Refiner Margin (costs and profits) is calculated by subtracting the market price for crude oil from the wholesale price of gasoline. The result is a gross refining margin which includes the cost of operating the refinery as well as the profits for the refining company.

The price of crude oil is based on the daily market price for crude oil from the Alaska North Slope published by the Alaska Department of Revenue. The market price of crude oil also includes its own share of costs and profits. In the case of a vertically integrated oil company, the same company that owns and operates the oil field also owns and operates the refinery. Several vertically integrated oil companies operate in California including BP, Chevron, ExxonMobil, and Shell.
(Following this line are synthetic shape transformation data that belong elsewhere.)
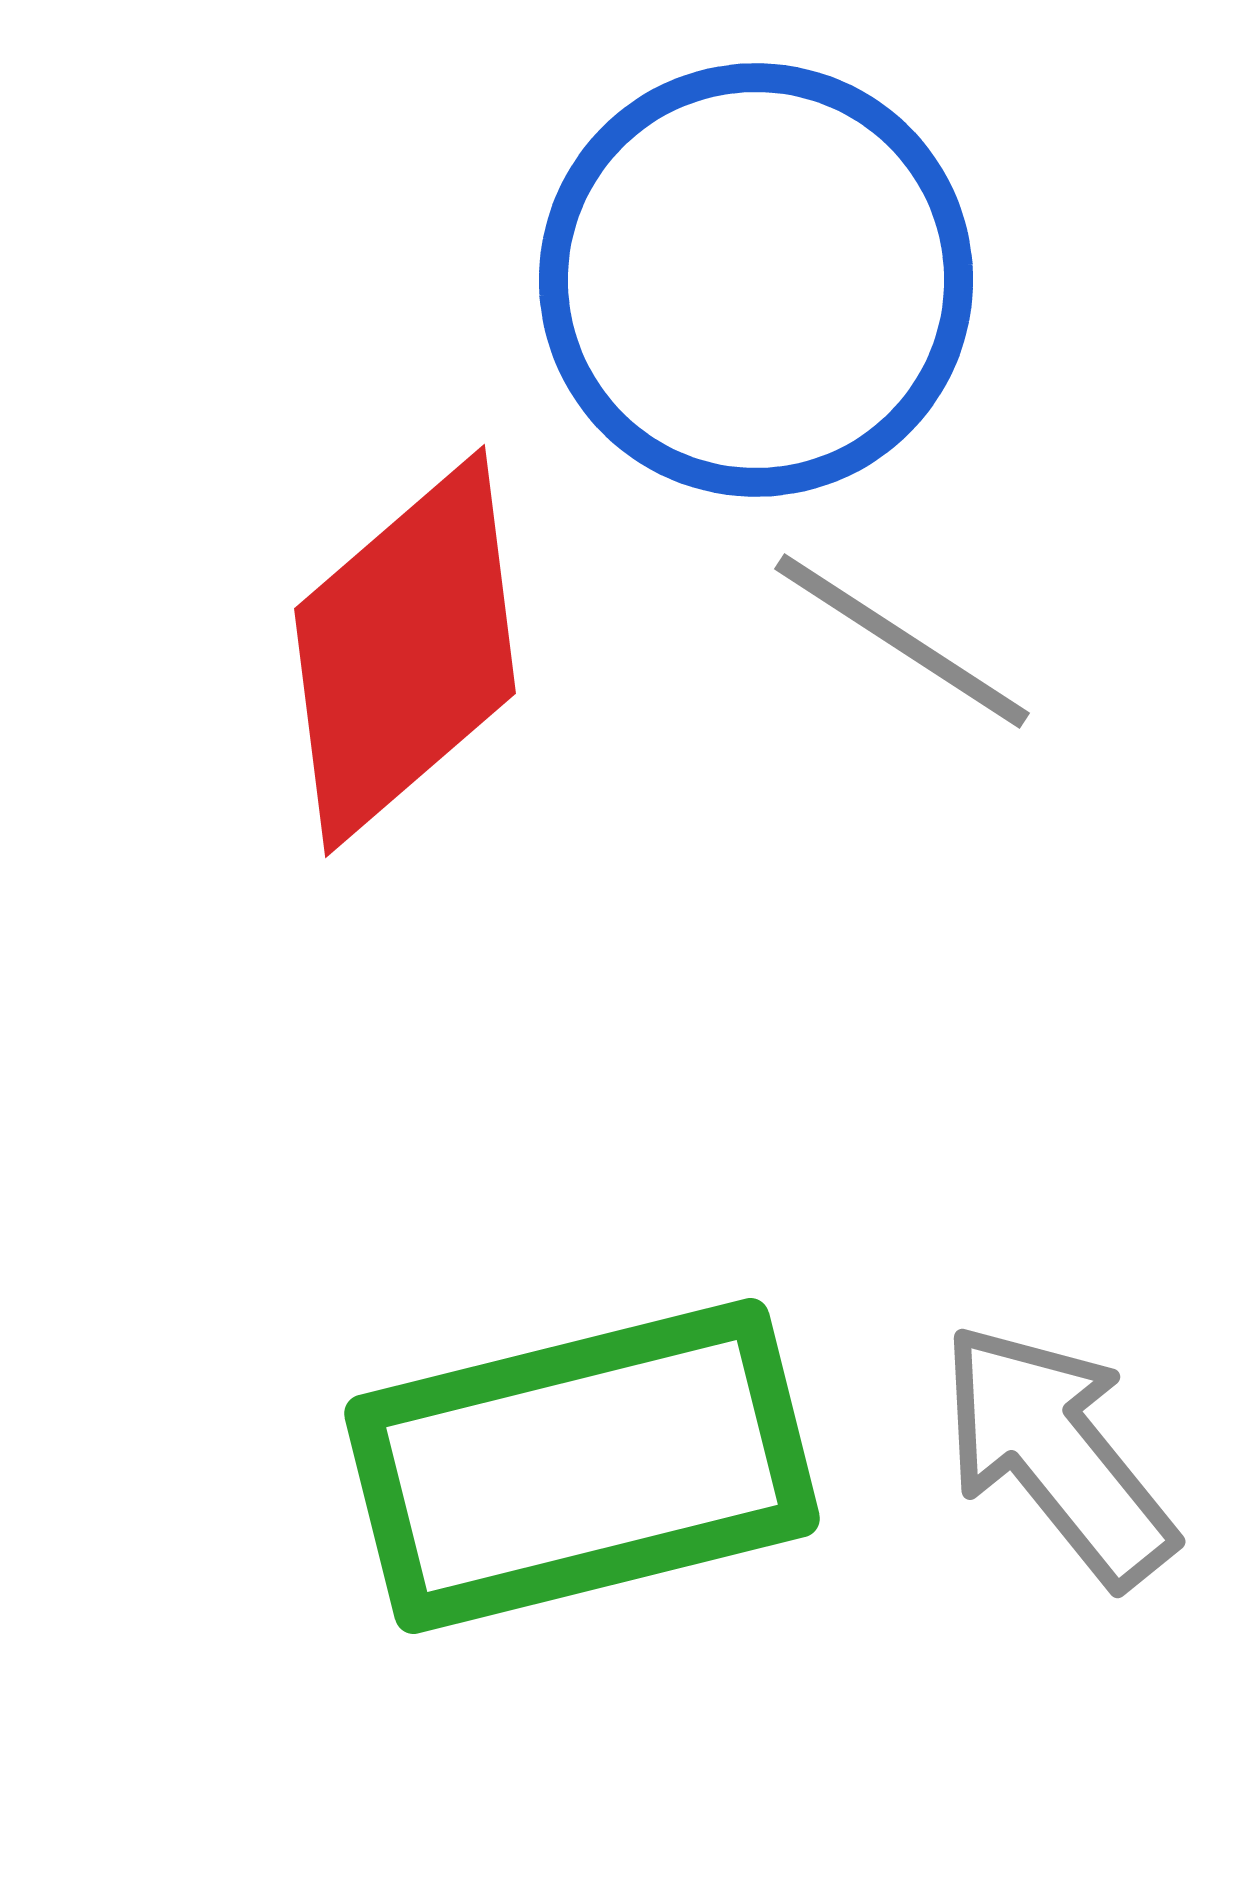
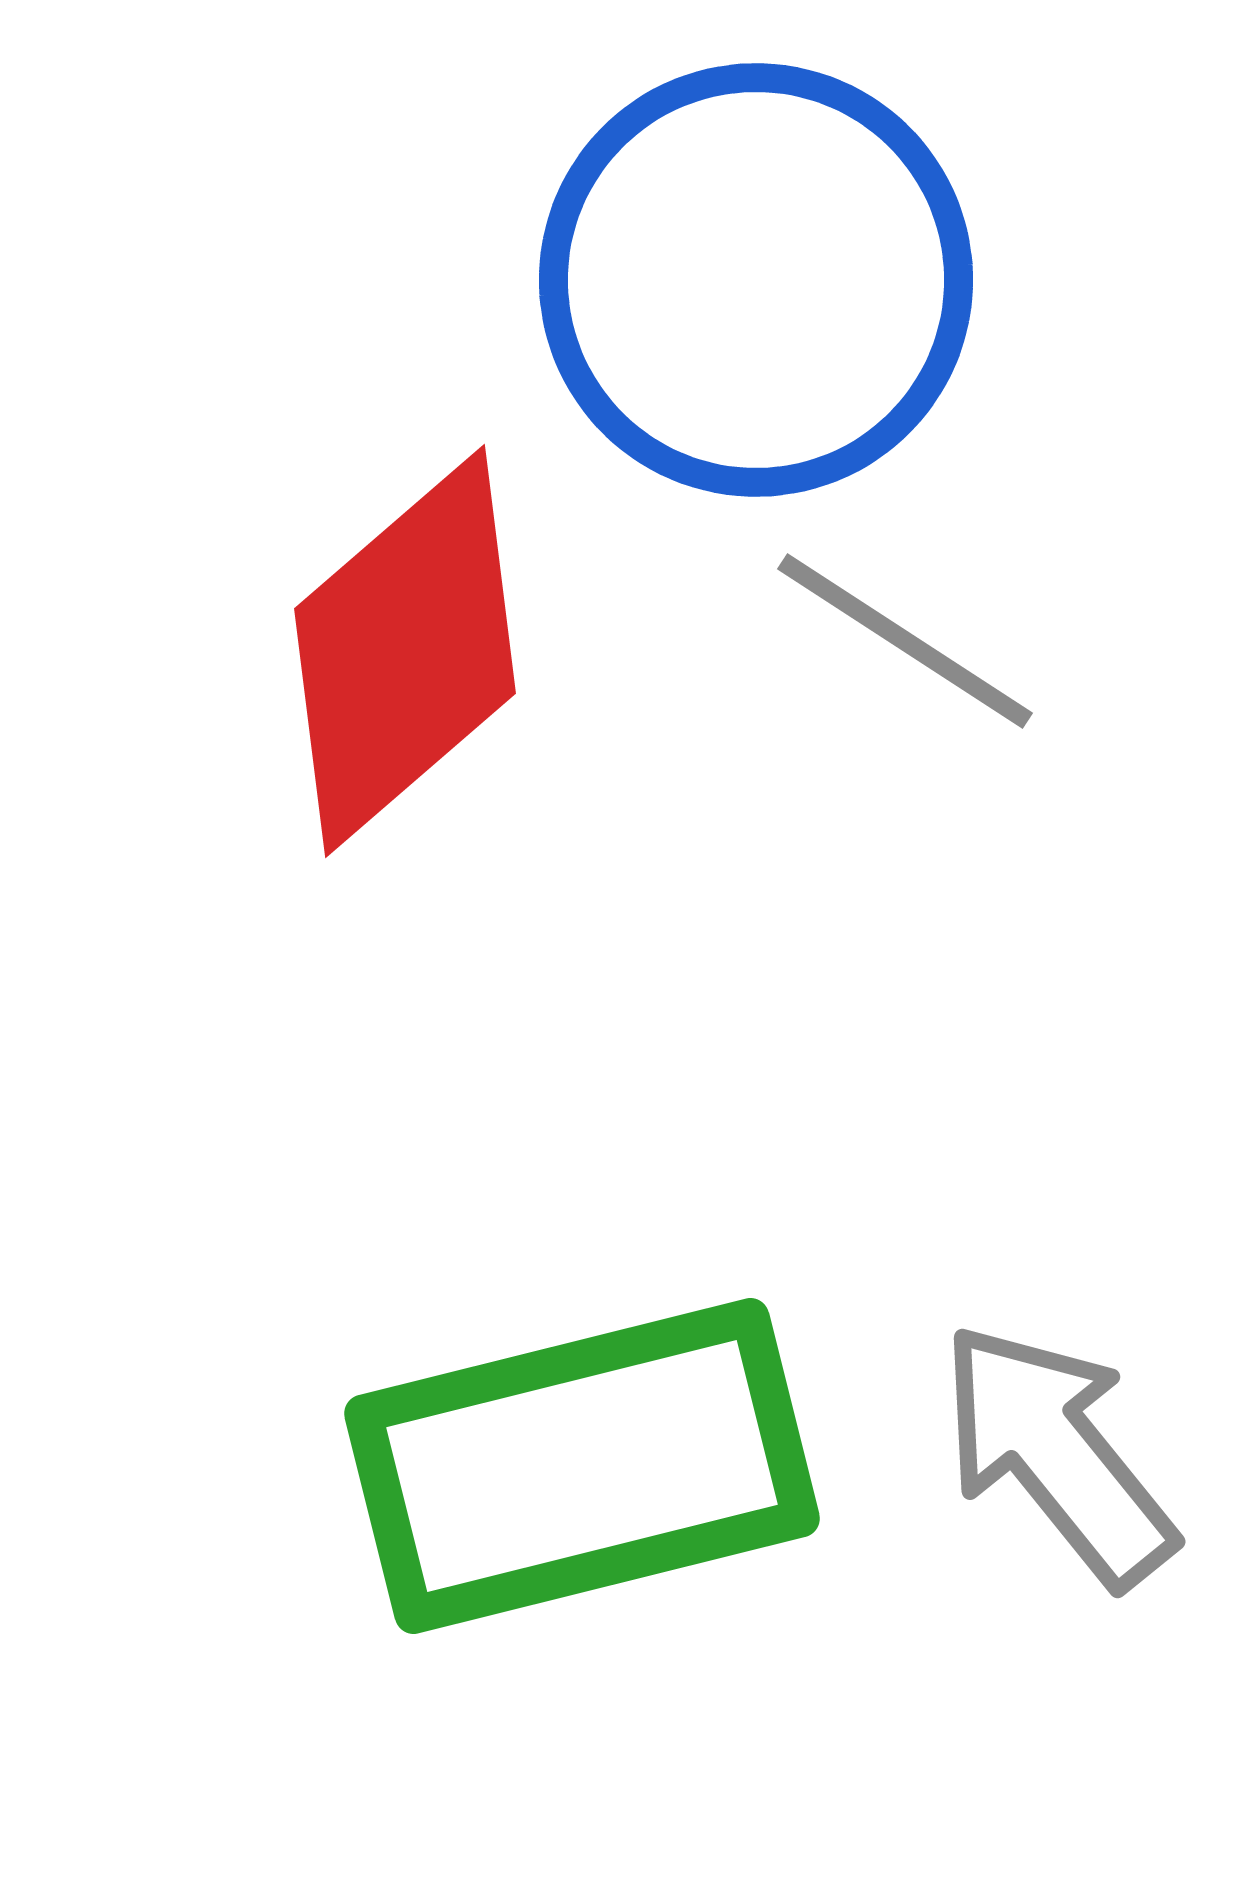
gray line: moved 3 px right
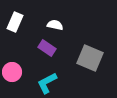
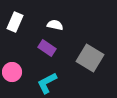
gray square: rotated 8 degrees clockwise
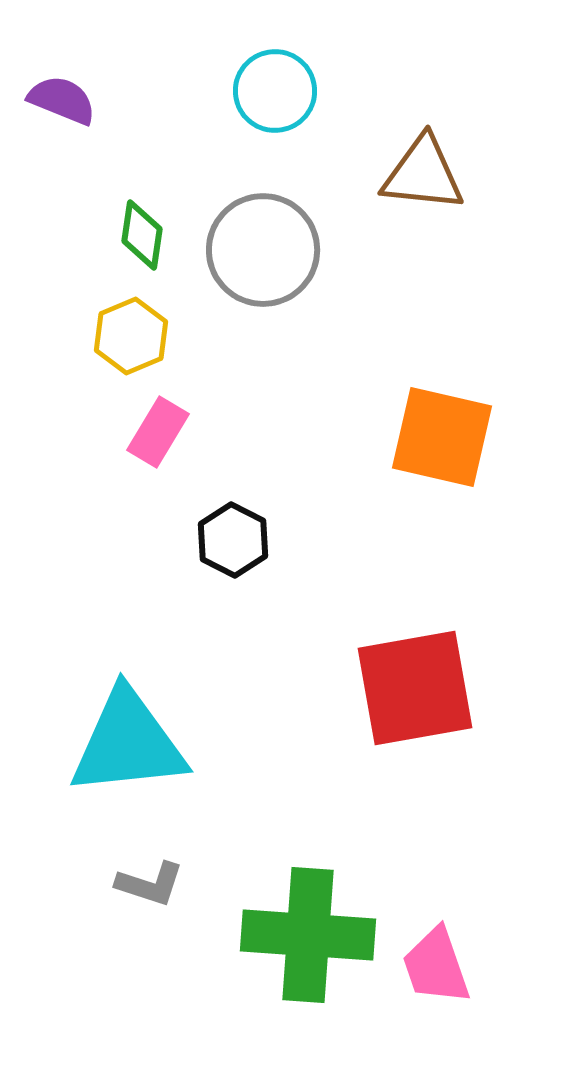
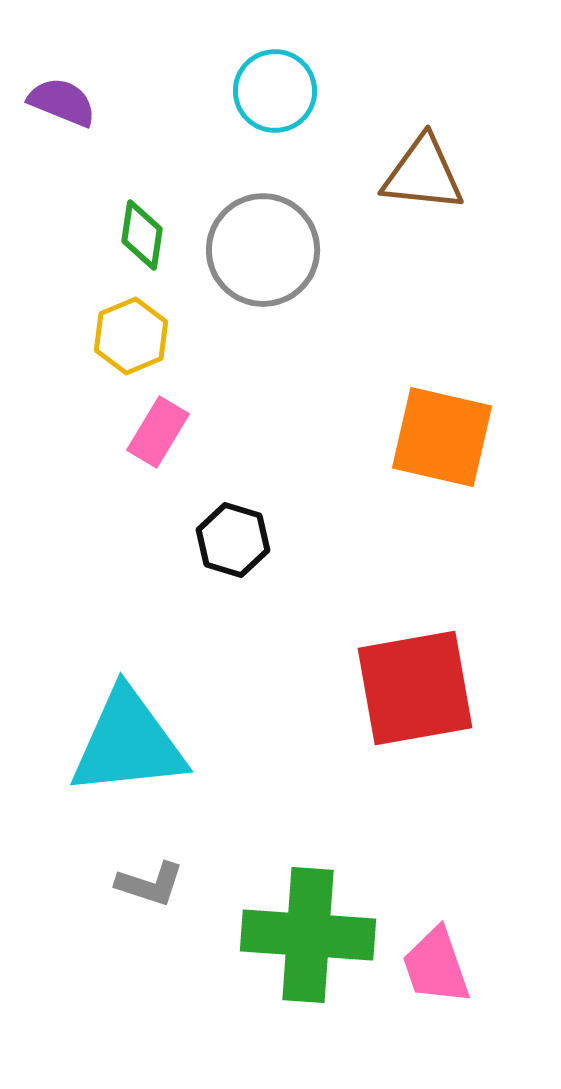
purple semicircle: moved 2 px down
black hexagon: rotated 10 degrees counterclockwise
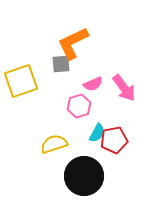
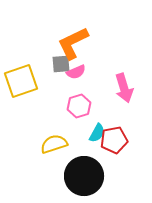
pink semicircle: moved 17 px left, 12 px up
pink arrow: rotated 20 degrees clockwise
For simplicity, the refining margins shown are based on producing one barrel of gasoline from one barrel of crude oil. No adjustments are made for other refined products.

Distribution Margin

Distribution margin (distribution costs, marketing costs, and profits) is calculated by subtracting the wholesale gasoline price (either branded or unbranded) and taxes (state sales tax, state excise tax, federal excise tax, and a state underground storage tank fee) from the weekly average retail sales price. The branded wholesale gasoline price is based on the average statewide branded refined "rack" price, information obtained from the Oil Price Information Service (www.opisnet.com). The rack price is the price paid at the point where tanker trucks load their fuel from a distribution terminal's loading rack. The unbranded price is also based on OPIS pricing information.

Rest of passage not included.